The mechanical properties of EVA/MH composites were characterized by the tensile test. The tensile strength and elongation at break data of EVA/MH composites are shown in Figure 14. Compared with EVA1, a slight decrease in tensile strength from 10.0 MPa to around 8.0 MPa for EVA2, EVA3, EVA4 and EVA5 can be observed. On the other hand, MH synthesized in an alkaline environment showed a stronger impact on the elongation at break of EVA/MH composites. The results indicated that the introduction of MH led to the deterioration of the mechanical properties of polymer materials [33]. Nevertheless, the resulting composites could still meet the requirements of wire and cable sheath material [30].

4. Conclusions

In this work, hydromagnesite was used to synthesize magnesium hydroxide (MH) as a flame retardant for EVA. Various concentrations of sodium hydroxide (NaOH) were used to alter the morphology and the flame-retardant efficiency of synthesized MH. The influence of NaOH on the flame retardancy and mechanical properties was investigated.
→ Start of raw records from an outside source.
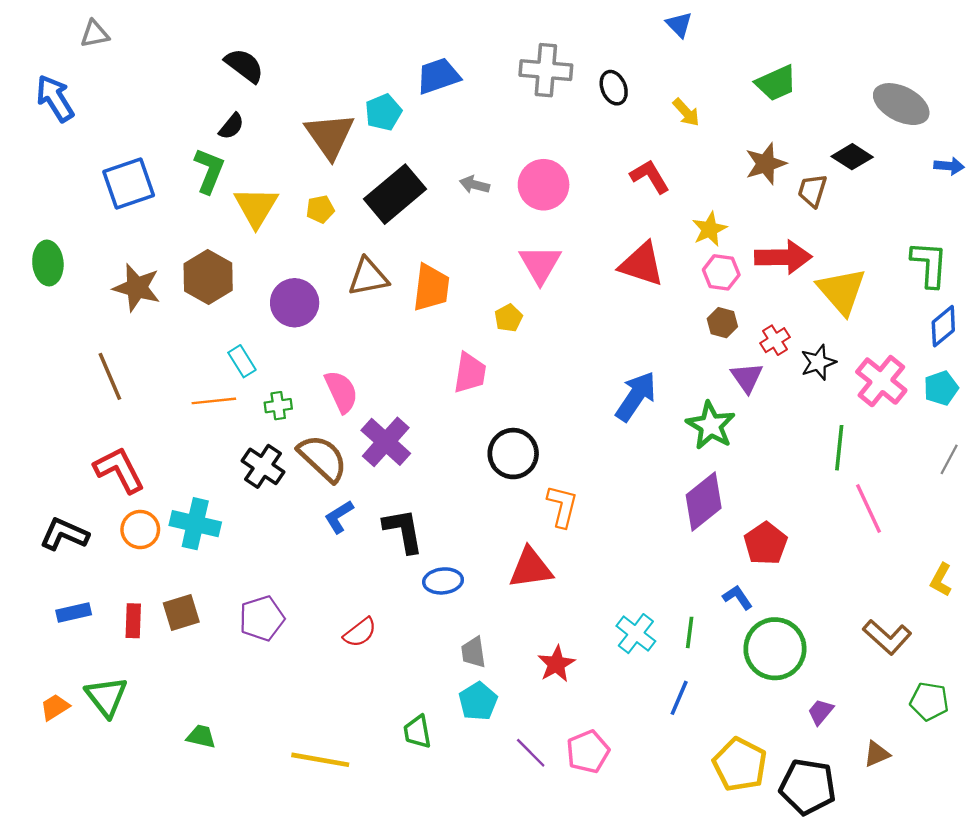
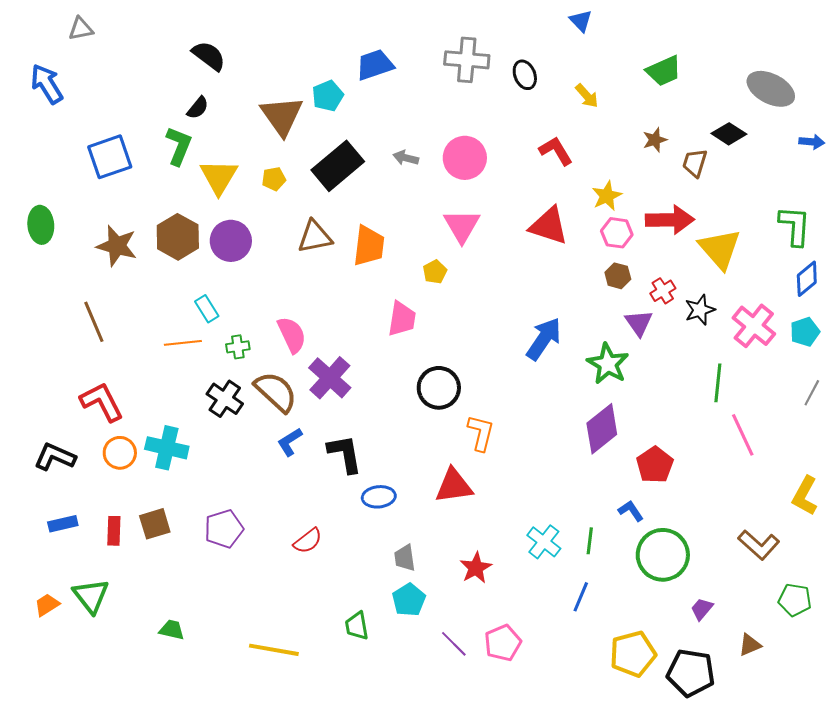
brown star: (766, 164) -> (655, 140), size x0.7
purple circle: (295, 303) -> (231, 241), moved
yellow L-shape: (941, 580) -> (805, 496), size x1.4
yellow pentagon: (740, 764) -> (633, 654), turned 30

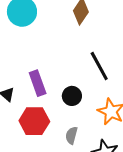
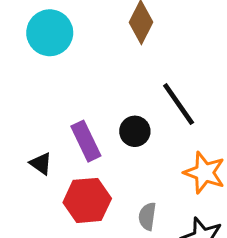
black circle: (72, 96) -> (135, 131), moved

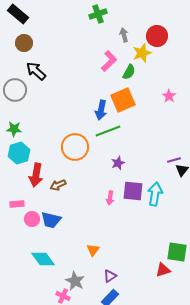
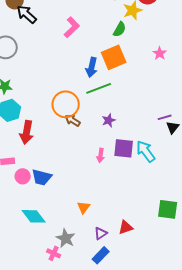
pink L-shape: (109, 61) -> (72, 27), moved
black arrow: (36, 71) -> (27, 14), moved
brown arrow: (58, 185) -> (73, 120), moved, turned 56
cyan arrow: (155, 194) -> (146, 151), turned -45
red triangle: (163, 270) -> (126, 227), moved

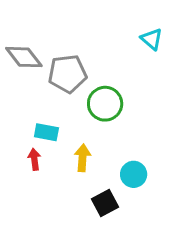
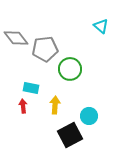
black square: (105, 203) -> (70, 135), size x1.4

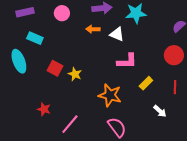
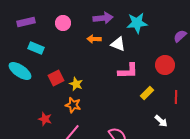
red circle: (174, 55) -> (165, 65), moved
cyan ellipse: (19, 61) -> (20, 71), turned -35
red square: (55, 68) -> (56, 78), turned 35
orange star: (110, 95) -> (73, 105), moved, size x0.7

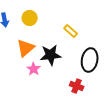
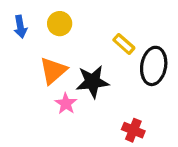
black ellipse: (90, 60) -> (154, 66), moved

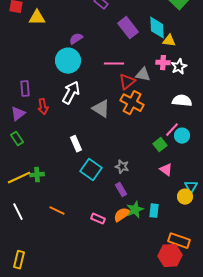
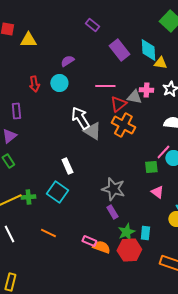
cyan circle: (68, 61) -> (59, 83), size x0.7
pink cross: (163, 63) -> (146, 90), moved
white arrow: (71, 93) -> (80, 118), moved, turned -60
red arrow: (43, 107) -> (34, 84), moved
green square: (160, 145) -> (151, 167), turned 32
gray star: (122, 167) -> (113, 189), size x1.6
cyan square: (91, 170) -> (57, 192), moved
orange semicircle: (122, 215) -> (101, 247), moved, turned 54
red hexagon: (170, 256) -> (129, 250), moved

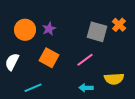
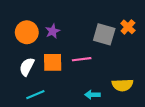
orange square: (49, 58) -> (53, 62), turned -30
pink line: (85, 60) -> (82, 59), moved, turned 30
white semicircle: (12, 62) -> (27, 67), moved

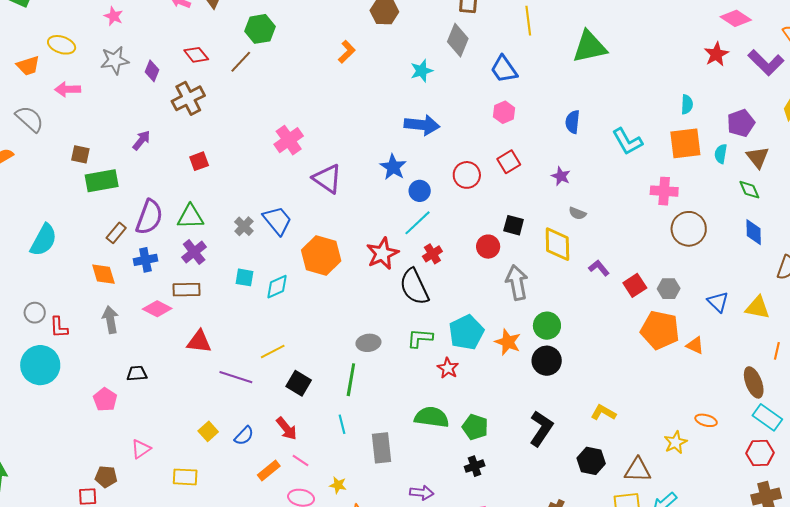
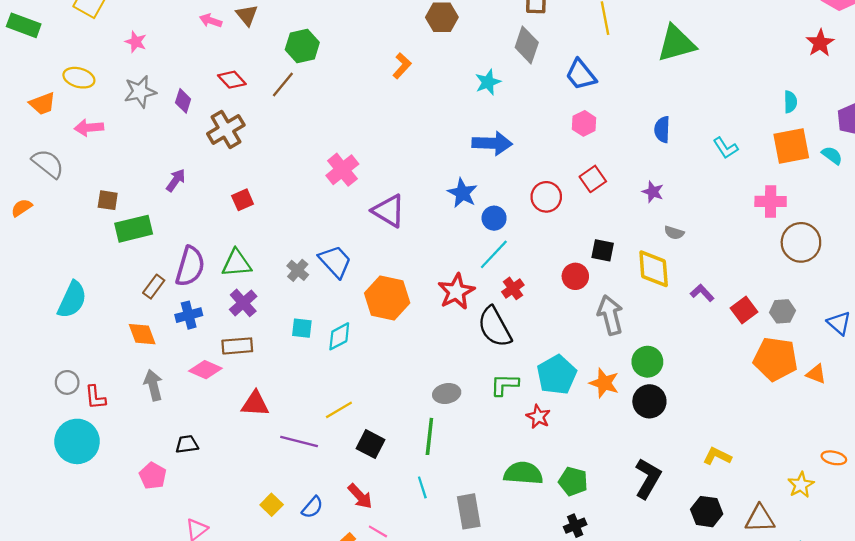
cyan L-shape: (627, 142) -> (726, 148), size x0.7
cyan semicircle: (721, 154) -> (832, 155), turned 120

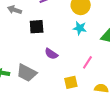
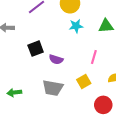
black square: (37, 27) -> (36, 49), moved
gray trapezoid: (27, 73) -> (53, 88), moved

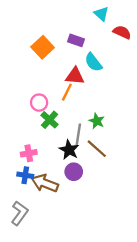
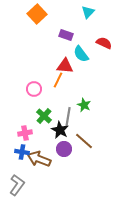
cyan triangle: (101, 14) -> (88, 12), turned 32
red semicircle: (122, 32) -> (104, 43), moved
orange square: (43, 47) -> (37, 14), moved
green cross: (49, 120) -> (44, 116), moved
brown line: (97, 149) -> (84, 141), moved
The LOI values of samples drastically increased after introducing MH into EVA. EVA4 showed an LOI result as high as 37.9%. The CCT test results showed that the pHRR, THR and the peak of SPR of EVA3 were decreased by 37.6%, 20.7% and 44.4% compared with neat EVA. The digital photos confirmed that compact char residues were formed for EVA3 and EVA5 after combustion. In sum, MH prepared in an alkaline environment was much more efficient in enhancing the flame retardancy of EVA. At the same time, the tensile strength of all specimens exceeded 7.0 MPa. These composites can meet the requirements of wire and cable sheath material.